No lo creo. No creo que esa sea la causa de su proceder.

—¿La conoce usted?

Hum, es muy obvio. Él no está enfermo. El capitán Bligh es simplemente un retorcido canalla y, eso, a mi entender, no es una enfermedad. La maldad es un estado mental antisocial, pero perfectamente saludable.

—Pero no cree usted que sus ficciones, sus ilusiones, sus fabulaciones, sus ensoñaciones, sus distorsiones de la realidad... ¿no son acaso una manifestación de algún tipo de oscura perturbación mental similar a la esquizofrenia paranoide?

Hum, ¿adónde quiere usted ir a parar, navegante Vargas?

—El párrafo 3, sección 2, de la Normativa espacial establece que «en los casos en los que pueda constatarse la manifiesta incapacidad física o mental del capitán de una nave, este podrá ser relevado de su cargo... »

¿Y qué quiere usted de mí?

—Si usted, Asclepio, como responsable médico del viaje, certificara la incapacidad...

Navegante Vargas, usted es la segunda oficial de la Stella Maris. Con el debido respeto, hay muchas formas de ascender en el mando de una nave y —permítame que se lo explique— las más rápidas no suelen ser las mejores.

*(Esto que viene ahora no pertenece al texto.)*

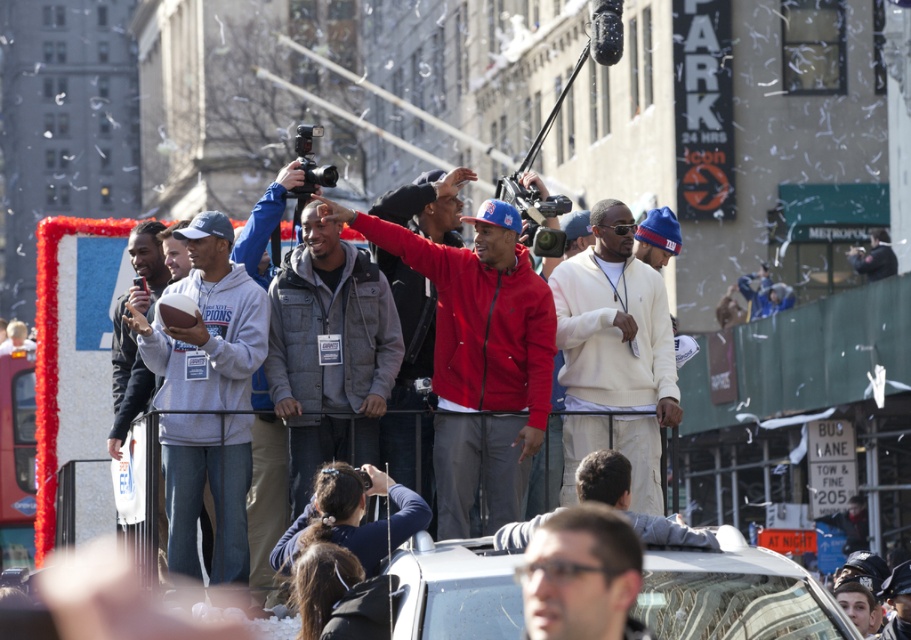 Between red matte jacket at center and light beige sweater at center, which one appears on the right side from the viewer's perspective?

light beige sweater at center is more to the right.

At what (x,y) coordinates should I click in order to perform the action: click on red matte jacket at center. Please return your answer as a coordinate pair (x, y). Looking at the image, I should click on 479,356.

Does gray puffy jacket at center appear over gray fleece sweatshirt at left?

Yes.

Which is in front, point (290, 298) or point (114, 326)?

Point (290, 298)

Who is more forward, (297, 259) or (126, 392)?

Point (297, 259) is in front.

At what (x,y) coordinates should I click in order to perform the action: click on gray puffy jacket at center. Please return your answer as a coordinate pair (x, y). This screenshot has width=911, height=640. Looking at the image, I should click on (329, 349).

Between gray fleece sweatshirt at center and gray fleece sweatshirt at left, which one has less height?

gray fleece sweatshirt at center is shorter.

Does gray fleece sweatshirt at center appear under gray fleece sweatshirt at left?

Indeed, gray fleece sweatshirt at center is positioned under gray fleece sweatshirt at left.

Is point (193, 474) positioned before point (147, 486)?

No, (193, 474) is behind (147, 486).

The image size is (911, 640). Find the location of `gray fleece sweatshirt at center`. gray fleece sweatshirt at center is located at coordinates (208, 326).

Si usted quiere ascender es mejor que trabaje día a día con pasión y profesionalidad que, sin duda, llegará usted a cumplir su sueño de ser primer oficial. En estas cosas, créame, los atajos no suelen ser una buena idea. Reprima su ambición, por favor.

—No me ha entendido bien.

Mire, navegante Vargas. Estela, la agente de inteligencia artificial de protocolo, mi predecesora, fue desinstalada sin contemplaciones a petición del último capitán. Le aseguro que no tengo ningún interés en que a mí también me ocurra lo mismo. Hum, es así.

—Asclepio, ya me ha llegado el sueño. Retomaremos esta conversación en algún otro momento.

Descanse entonces, navegante Vargas, y olvide por favor esas ideas febriles.